A Letter to the Narcissist – No. 6

 

A LETTER TO THE NARCISSIST -MLO'S LETTER

Dear Narc,

 I don’t know what to say to you anymore.
I can’t muster up the anger I once had and I definitely can’t muster up any love.   You are becoming more and more of a memory that will hopefully be completely gone.
There was a time when I would have given you anything in the world,  anything you asked for.  I do wish you knew that.  But you killed that person,  that woman who thought she had at last found her soulmate.  I’m more of a husk now I’m sorry to say,  more of a hole, just like you.
You won because I won’t even try to find love anymore. I wish I could say I would.  I’ve had it in the past and I know what it looks like but no, I won’t try.
I know you’ll keep trying to find what you think is love.  I know you are desperately trying to find it now and it doesn’t hurt anymore. I just feel apathy.
I’m weary inside. I’m worn out. I’m dry and I have nothing to give which I guess is a good thing. I won’t even respond to any offers of love, not from anyone and definitely not from you.
You are not who I thought you were but I’m not who I was anymore. The smile has faded, my bones ache and there’s nothing here for you anymore. You said that I am lower than a homeless person and in many ways you are  right. I have a lot in common with them because we both have nothing left to fight for anymore. Nevertheless, there is one thing which is on the bright side and that  is the fact that I won’t be fighting for your love anymore either.
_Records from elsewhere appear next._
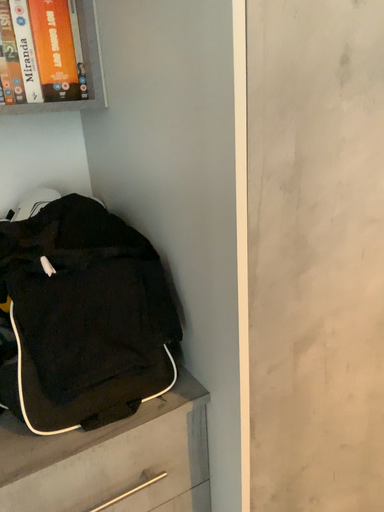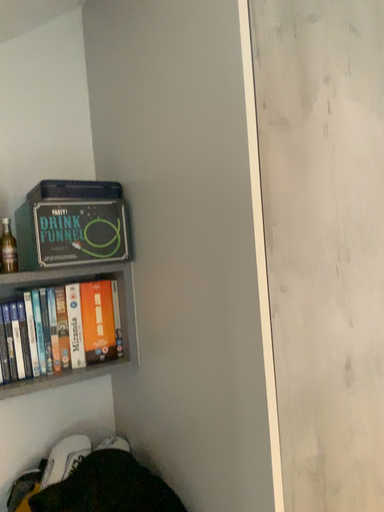 Question: How did the camera likely rotate when shooting the video?

Choices:
 (A) rotated upward
 (B) rotated downward

Answer: (A) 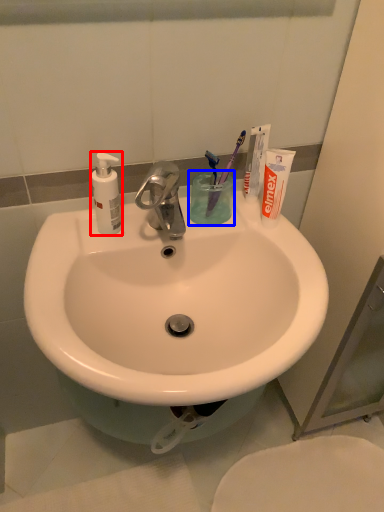 Question: Which point is further to the camera, soap dispenser (highlighted by a red box) or liquid (highlighted by a blue box)?

Choices:
 (A) soap dispenser
 (B) liquid

Answer: (B) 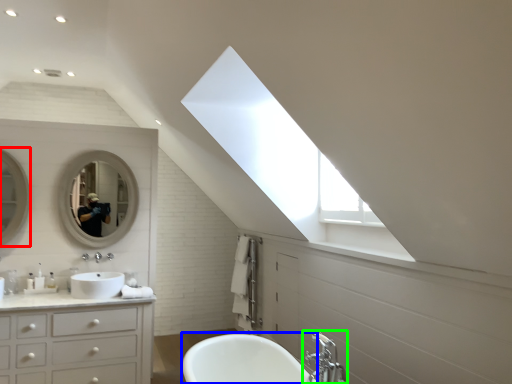 Question: Which object is positioned farthest from mirror (highlighted by a red box)? Select from bath (highlighted by a blue box) and tap (highlighted by a green box).

Choices:
 (A) bath
 (B) tap

Answer: (B) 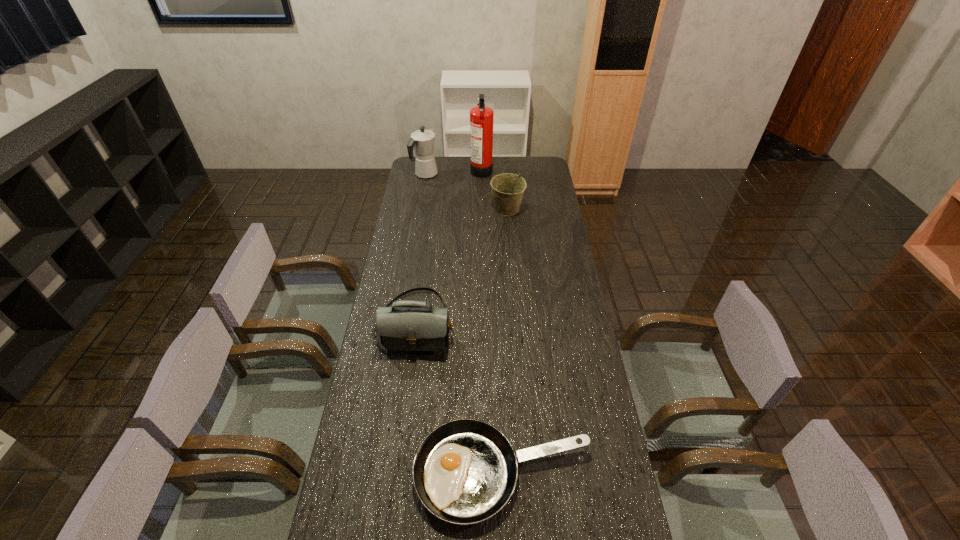 Where is `vacant space at the left edge`? vacant space at the left edge is located at coordinates (415, 192).

The width and height of the screenshot is (960, 540). Find the location of `free space at the right edge of the desktop`. free space at the right edge of the desktop is located at coordinates (568, 282).

Locate an element on the screen. The image size is (960, 540). vacant region at the far right corner is located at coordinates (548, 157).

You are a GUI agent. You are given a task and a screenshot of the screen. Output one action in this format:
    pyautogui.click(x=<x>, y=<y>)
    Task: Click on the free area in between the wine bucket and the shortest object
    
    Given the screenshot: What is the action you would take?
    pyautogui.click(x=505, y=341)

I want to click on free space that is in between the fire extinguisher and the fourth tallest object, so click(x=449, y=246).

Locate an element on the screen. This screenshot has height=540, width=960. free spot between the shoulder bag and the fire extinguisher is located at coordinates (449, 246).

The width and height of the screenshot is (960, 540). Find the location of `free space that is in between the nearest object and the coffeepot`. free space that is in between the nearest object and the coffeepot is located at coordinates (464, 324).

I want to click on vacant region between the frying pan and the coffeepot, so click(464, 324).

Select which object appears as the second closest to the coffeepot. Please provide its 2D coordinates. Your answer should be formatted as a tuple, i.e. [(x, y)], where the tuple contains the x and y coordinates of a point satisfying the conditions above.

[(508, 189)]

Image resolution: width=960 pixels, height=540 pixels. In order to click on object that can be found as the closest to the third farthest object in this screenshot , I will do `click(481, 117)`. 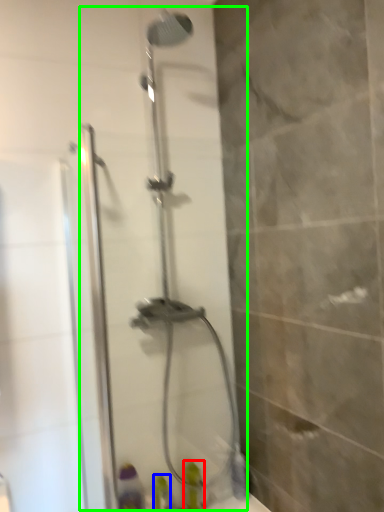 Question: Which is nearer to the toiletry (highlighted by a red box)? toiletry (highlighted by a blue box) or shower door (highlighted by a green box).

Choices:
 (A) toiletry
 (B) shower door

Answer: (A) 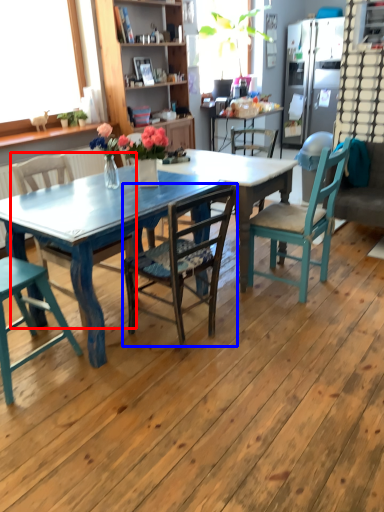 Question: Which object appears closest to the camera in this image, chair (highlighted by a red box) or chair (highlighted by a blue box)?

Choices:
 (A) chair
 (B) chair

Answer: (B) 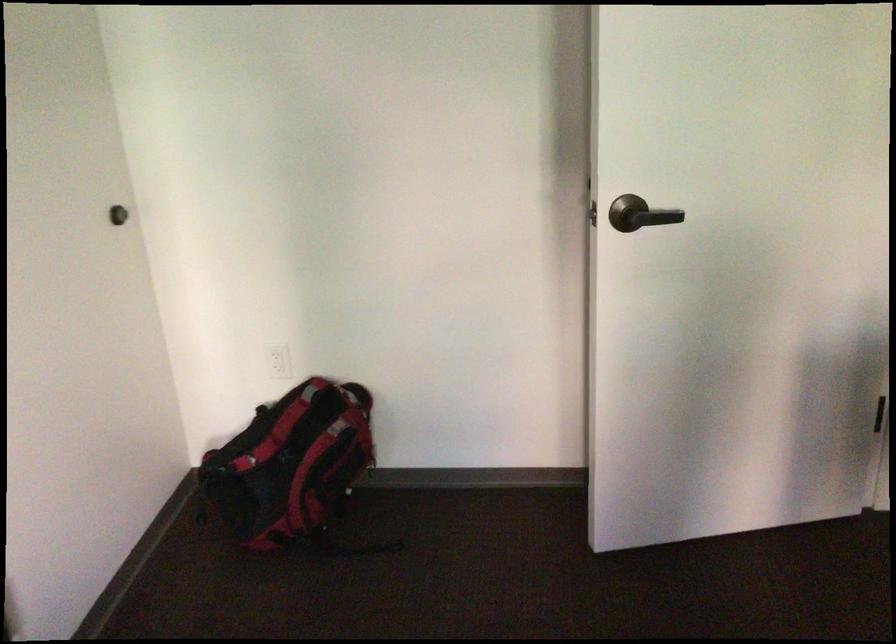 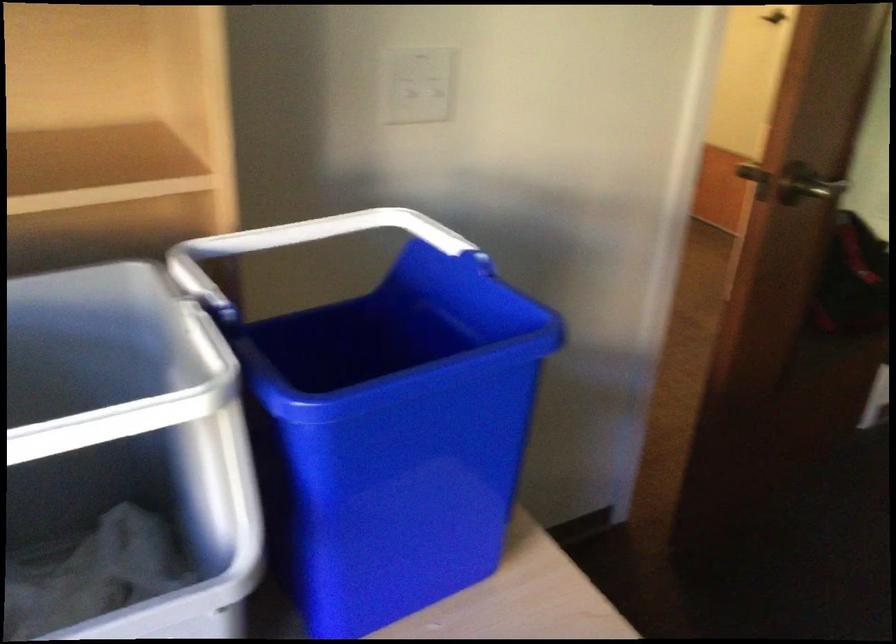 The images are taken continuously from a first-person perspective. In which direction is your viewpoint rotating?

The camera's rotation is toward left-down. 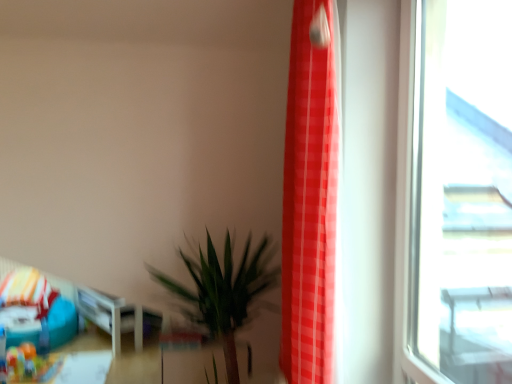 Question: From a real-world perspective, is teal fabric bean bag at lower left located higher than red checkered curtain at right?

Choices:
 (A) no
 (B) yes

Answer: (A)

Question: From a real-world perspective, is teal fabric bean bag at lower left under red checkered curtain at right?

Choices:
 (A) yes
 (B) no

Answer: (A)

Question: Does teal fabric bean bag at lower left have a larger size compared to red checkered curtain at right?

Choices:
 (A) no
 (B) yes

Answer: (B)

Question: Is teal fabric bean bag at lower left positioned with its back to red checkered curtain at right?

Choices:
 (A) yes
 (B) no

Answer: (B)

Question: From the image's perspective, would you say teal fabric bean bag at lower left is shown under red checkered curtain at right?

Choices:
 (A) no
 (B) yes

Answer: (B)

Question: Is teal fabric bean bag at lower left positioned behind red checkered curtain at right?

Choices:
 (A) no
 (B) yes

Answer: (B)

Question: Is red checkered curtain at right in contact with green leafy plant at lower center?

Choices:
 (A) no
 (B) yes

Answer: (A)

Question: Is red checkered curtain at right located outside green leafy plant at lower center?

Choices:
 (A) yes
 (B) no

Answer: (A)

Question: Does red checkered curtain at right have a lesser width compared to green leafy plant at lower center?

Choices:
 (A) yes
 (B) no

Answer: (A)

Question: From the image's perspective, is red checkered curtain at right on top of green leafy plant at lower center?

Choices:
 (A) yes
 (B) no

Answer: (A)

Question: From a real-world perspective, is red checkered curtain at right physically below green leafy plant at lower center?

Choices:
 (A) no
 (B) yes

Answer: (A)

Question: Considering the relative sizes of red checkered curtain at right and green leafy plant at lower center in the image provided, is red checkered curtain at right smaller than green leafy plant at lower center?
47 thoughts on “A Letter to the Narcissist – No. 6

  1. Kim michaud says:

    Thank you that letter was written on a bad day but thankfully I don’t always feel that low

  2. Lisa says:

    MLO. Very sad letter. Heart wrenching really. I saw a meme ages ago. I think its beautiful. It simply says
    “what if I fall?” “but darling, what if you fly?”

  3. analise13 says:

    HG, what an exquisite you have chosen for Kim’s letter.

    1. analise13 says:

      That was to say exquisite image, HG. Same with images #1and #4.

    2. HG Tudor says:

      Thank you.

      1. analise13 says:

        I am always in awe of your words and comparable imagery.

  4. analise13 says:

    Raw and real, Kim.
    It is always best to lay your emotions out for yourself.
    Not the narcissist.
    To be able to dissect them and repiece them together for your own benefit.
    You are not a husk, nor are you empty.
    You are emerging from a cocoon.
    Your posts here are testament to that.
    He has not destroyed who you are.
    I hope he does not destroy your belief in love either.

  5. kimmichaud1 says:

    I’m not sure if we are allowed to comment on our own letters but if we are thank you so much HG for publishing it. I wrote this in five seconds on a very very very very bad day and didn’t think it was worthy of publication. I’m very impressed with the picture you chose to illustrate my letter. I think it beautifully illustrates the sadness I felt when I wrote it especially the hole and missing piece of the woman . Thank you also so much to everyone who commented on my letter , I honestly did not think anyone would understand or resonate with my letter, although I’m so sorry some of you also felt the same pain ,it’s very comforting to know you moved passed it, gives me a lot of hope.

    1. HG Tudor says:

      Yes, you may comment on your own letter. I am pleased you found the accompanying image applicable.

    2. narc affair says:

      Kimi wonderful entry!! 🤗

  6. Tappan Zee says:

    I need to write a letter.
    So afraid of the pain.
    Or letting go it it.
    Facing truth.
    For real.
    Hurts.

  7. K says:

    MLO
    Your weariness is palpable in your words and your light flickers with sorrow, that is so profound, that it pulls at my own memories of grief. The betrayal and loss breaks your heart, smothers hope and derelicts dreams. Indeed, the memories do slowly fade once we give up the ghost to save what was never real to begin with. I am with you in spirit.

  8. narc affair says:

    Wow this letter is so sad. Time fades and time heals and you will wake from the coma of grief 💓 dont let this shell of a person steal your hope in life. Take time to feel the sadness and grieve the loss. You wont always feel this way (((hugs))) ty for sharing.

  9. Diva says:

    “I can’t muster up the anger I once had and I definitely can’t muster up any love.”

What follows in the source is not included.